Image fusion based on machine learning and sparse representation
Image fusion and its classification

Image fusion is the fusion of different information about the same scene by means of a specific algorithm, so as to synthesize an image that can more accurately describe the scene information.

According to the different fusion schemes adopted, image fusion is broadly categorized into three main types: pixel-level fusion, feature-level fusion, and decision-level fusion.These three types of fusion methods have their own advantages and disadvantages in terms of flexibility, information loss, complexity, anti-interference, and other performance.

1) Pixel-level image fusion: Pixel-level fusion directly targets the pixels of an image for comprehensive consideration, by analyzing the pixels and their neighborhoods in the image, source image features are fused based on the pixels, the correlation between the pixels is fully preserved, and the visual effect of the fused image is enhanced, which is easy for the computer to carry out the next step of processing.

2) Feature-level fusion: feature-level fusion extracts the feature information of the target or region of interest in the source image, such as edges, buildings, people, etc., and then designs a reasonable fusion strategy to fuse these extracted feature information, so as to obtain the composite features of the image for the next step of data processing.

3) Decision-level image fusion: the fusion method at this level needs to first identify and classify the respective feature information of the source image to form the corresponding decision-making information, and then, in response to the specific needs of the actual problem, the decision-making information obtained will be utilized to extract and identify the features of the source image according to the probability of existence of each target and certain criteria, and ultimately, form the global optimal decision-making. The final decision is the global optimal decision.

Sparse autoencoder based image fusion

Sparse representation (SR) is an image modeling technique that exploits the sparse prior of natural image signals. One of the most critical issues in SR-based image fusion is the adoption of SR models. Most of the current SR-based fusion methods use the standard sparse coding model based on individual image components and local blocks, which divides the source image into a set of overlapping image blocks in the original spatial domain for sparse coding to obtain the corresponding sparse representation coefficients. The fundamental idea is that a natural signal can be effectively approximated by combining small atoms from an overcomplete dictionary linearly.

The solution of the sparse representation problem is equivalent to an optimization problem, and the basic algorithms commonly used for sparse coefficients are base tracking (BP), matching tracking (MP), and orthogonal matching tracking (OMP).Sparsity is quantified by a different number of paradigms, and the smaller the value of the paradigm, the better the sparsity.

In this paper, based on machine learning feature fusion and sparse representation, a sparse autoencoder-based image training and fusion model (ITFSAE) is constructed.
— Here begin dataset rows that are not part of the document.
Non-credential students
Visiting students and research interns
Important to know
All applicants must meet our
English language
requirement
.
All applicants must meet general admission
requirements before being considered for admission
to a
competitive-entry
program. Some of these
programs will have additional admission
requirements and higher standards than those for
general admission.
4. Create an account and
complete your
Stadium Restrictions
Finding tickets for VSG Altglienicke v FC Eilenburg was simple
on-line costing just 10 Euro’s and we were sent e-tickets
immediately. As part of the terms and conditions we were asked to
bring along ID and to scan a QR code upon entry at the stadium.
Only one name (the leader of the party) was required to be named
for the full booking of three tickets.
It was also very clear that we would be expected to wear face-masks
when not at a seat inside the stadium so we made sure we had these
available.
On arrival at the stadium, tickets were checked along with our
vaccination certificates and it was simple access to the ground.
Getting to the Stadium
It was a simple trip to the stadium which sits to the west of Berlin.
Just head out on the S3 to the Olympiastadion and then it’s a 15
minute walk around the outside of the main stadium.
The sparse autoencoder is used to extract features and train the image to obtain the feature dictionary, while the orthogonal matching tracking algorithm is applied to obtain the sparse coefficient matrix of the image to be fused, and the reconstruction of the source image is realized by combining the feature dictionary with the sparse sparse matrix.

Sparse autoencoder-based image training and fusion models
Sparse autoencoder

Autoencoder (AE) is a neural network based feature representation network with a 3-layer neural network structure, including two parts: encoder and decoder [32]. Among them, the encoder completes the mapping conversion from the input signal to the output representation, and the decoder realizes the reverse mapping of the output representation back to the input space to obtain the reconstructed input. The structure of the autoencoder is schematically shown in Fig. 1.

Figure 1.

Structure diagram of auto-encoder network

In Fig. 1: [x1,,x2,⋯,xn], [h1,h2,⋯,hm] and [y1,y2,⋯,yn] are the input, hidden and output layer neurons of the AE, respectively. n and m are the number of neurons. Wm×n and bm×1 are the weight matrix and bias vector of the encoding process, respectively. Wm×m and bm×1 are the weight matrix and bias vector for the decoding process.
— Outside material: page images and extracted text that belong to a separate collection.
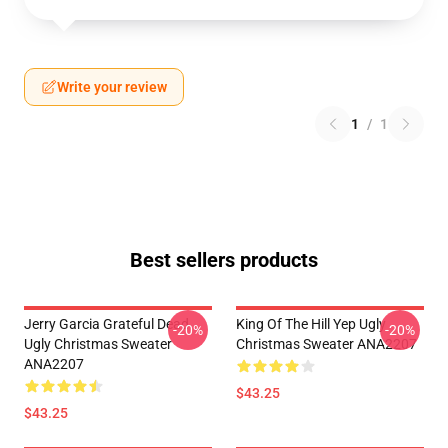
Write your review
1
/
1
Best sellers products
Jerry Garcia Grateful Dead
King Of The Hill Yep Ugly
-20%
-20%
Ugly Christmas Sweater
Christmas Sweater ANA2207
ANA2207
$43.25
$43.25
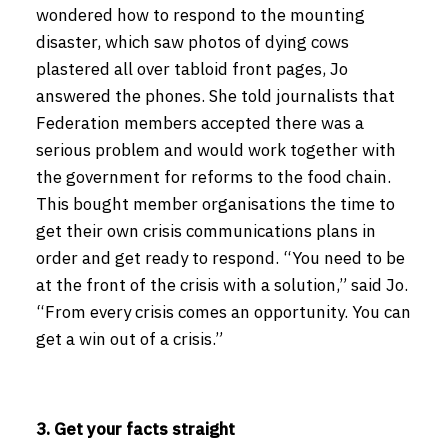
wondered how to respond to the mounting
disaster, which saw photos of dying cows
plastered all over tabloid front pages, Jo
answered the phones. She told journalists that
Federation members accepted there was a
serious problem and would work together with
the government for reforms to the food chain.
This bought member organisations the time to
get their own crisis communications plans in
order and get ready to respond. “You need to be
at the front of the crisis with a solution,” said Jo.
“From every crisis comes an opportunity. You can
get a win out of a crisis.”
3. Get your facts straight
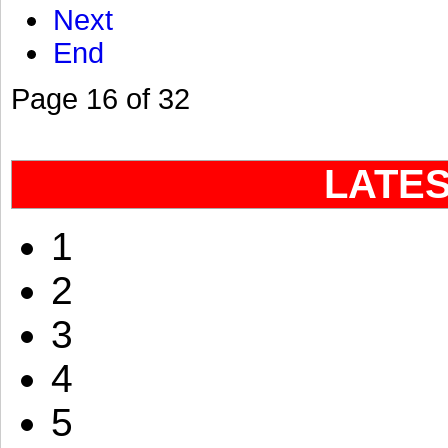
Next
End
Page 16 of 32
LATE
1
2
3
4
5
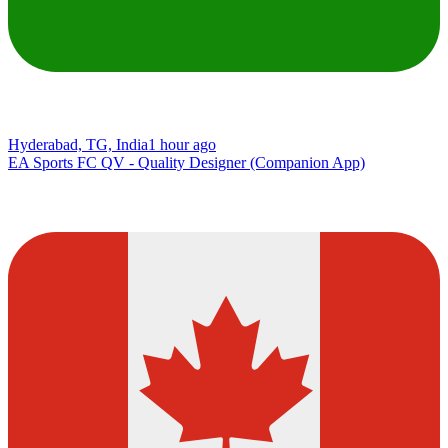
Hyderabad, TG, India
1 hour ago
EA Sports FC QV - Quality Designer (Companion App)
For p input samples X = [x(1),x(2),⋯,x(p)], the corresponding encoder output H = [h(1),h(2),⋯,h(p)] and decoding reconstruction output Y = [y(1),y(2),⋯,y(p)] are respectively: H=fθ(X)=s(WX+b) Y=gθ(H)=s(WH+b)

In Eqs. (1)~(2): θ = {W,b} and θ′ = {W′,b′} are model parameters. s is the Sigmoid activation function with the expression: s(z)=11+ezz(,+)
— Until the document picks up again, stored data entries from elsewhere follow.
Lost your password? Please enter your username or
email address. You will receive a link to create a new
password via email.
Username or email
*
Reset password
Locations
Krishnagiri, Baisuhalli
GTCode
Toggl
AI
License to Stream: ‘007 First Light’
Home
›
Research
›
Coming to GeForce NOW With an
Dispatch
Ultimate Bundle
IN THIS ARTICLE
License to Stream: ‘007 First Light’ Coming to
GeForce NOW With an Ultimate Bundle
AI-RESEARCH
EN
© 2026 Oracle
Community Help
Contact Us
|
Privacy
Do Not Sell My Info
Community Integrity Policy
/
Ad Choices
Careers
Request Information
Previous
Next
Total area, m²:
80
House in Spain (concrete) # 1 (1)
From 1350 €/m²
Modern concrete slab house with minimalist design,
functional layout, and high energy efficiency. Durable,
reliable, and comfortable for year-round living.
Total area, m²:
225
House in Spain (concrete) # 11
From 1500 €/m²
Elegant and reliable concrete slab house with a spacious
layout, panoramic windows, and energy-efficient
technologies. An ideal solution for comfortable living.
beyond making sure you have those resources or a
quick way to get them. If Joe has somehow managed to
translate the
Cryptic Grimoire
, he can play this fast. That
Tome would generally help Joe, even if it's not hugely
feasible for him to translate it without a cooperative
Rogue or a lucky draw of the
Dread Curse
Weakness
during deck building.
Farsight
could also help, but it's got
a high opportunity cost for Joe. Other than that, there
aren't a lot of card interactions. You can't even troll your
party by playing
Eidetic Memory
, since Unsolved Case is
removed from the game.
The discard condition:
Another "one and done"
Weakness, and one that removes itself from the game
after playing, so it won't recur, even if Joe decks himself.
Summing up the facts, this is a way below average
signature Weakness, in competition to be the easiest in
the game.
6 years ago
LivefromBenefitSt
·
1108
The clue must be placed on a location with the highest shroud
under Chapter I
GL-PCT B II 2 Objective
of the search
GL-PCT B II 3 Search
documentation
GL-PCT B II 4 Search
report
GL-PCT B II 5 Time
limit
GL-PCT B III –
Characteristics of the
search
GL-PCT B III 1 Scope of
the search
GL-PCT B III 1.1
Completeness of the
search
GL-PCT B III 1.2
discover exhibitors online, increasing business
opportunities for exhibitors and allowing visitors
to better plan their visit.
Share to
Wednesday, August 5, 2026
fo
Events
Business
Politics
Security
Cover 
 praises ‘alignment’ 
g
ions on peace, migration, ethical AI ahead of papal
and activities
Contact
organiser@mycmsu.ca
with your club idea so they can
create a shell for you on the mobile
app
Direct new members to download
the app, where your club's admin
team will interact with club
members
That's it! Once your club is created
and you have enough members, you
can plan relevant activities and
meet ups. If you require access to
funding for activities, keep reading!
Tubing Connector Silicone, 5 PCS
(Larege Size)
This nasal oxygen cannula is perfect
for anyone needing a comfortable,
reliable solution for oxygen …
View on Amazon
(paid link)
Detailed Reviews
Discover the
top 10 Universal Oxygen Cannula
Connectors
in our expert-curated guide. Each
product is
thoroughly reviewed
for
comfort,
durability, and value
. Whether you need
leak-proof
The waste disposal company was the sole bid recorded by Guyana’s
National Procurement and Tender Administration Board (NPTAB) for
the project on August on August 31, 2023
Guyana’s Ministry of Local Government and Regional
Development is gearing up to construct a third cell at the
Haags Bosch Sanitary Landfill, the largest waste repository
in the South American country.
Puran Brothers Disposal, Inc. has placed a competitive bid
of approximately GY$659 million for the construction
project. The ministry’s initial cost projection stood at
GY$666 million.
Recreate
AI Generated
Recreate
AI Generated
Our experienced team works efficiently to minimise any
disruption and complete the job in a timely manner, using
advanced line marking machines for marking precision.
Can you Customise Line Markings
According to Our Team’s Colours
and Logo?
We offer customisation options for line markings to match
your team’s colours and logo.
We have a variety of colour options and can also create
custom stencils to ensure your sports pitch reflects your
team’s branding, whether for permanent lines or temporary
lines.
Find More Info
In general, the reconstructed output Y is not an exact reconstruction of the input sample X, but only maximally close to X under the conditional probability that satisfies a certain distribution, i.e., YX. Therefore, the training process of the AE is the process of minimizing the reconstruction error function J, which is expressed as follows: J=1pi=1p(12 y(i)x(i) 2)+λ2 W2

In equation (4): p is the number of input samples. λ is the L2 regularization coefficient, which is used to reduce the size of the weights to prevent overfitting. The 1st term is the squared sum mean of the error term and the 2nd term is the regularization term or weight decay term.

In order to obtain a more efficient feature representation of the input samples, the sparse autoencoder (SAE) adds a sparsity penalty term to the training process of the AE network so that the hidden layer satisfies a certain degree of sparsity, which improves the efficiency of feature extraction [33]. At this time, the reconstruction error function JSparse can be expressed as: JSparse=J+βj=1mKL(ρρ^j) KL(ρρ^j)=ρlgρρ^j+(1ρ)lg1ρ1ρ^j ρ^j=1pi=1phj(x(i))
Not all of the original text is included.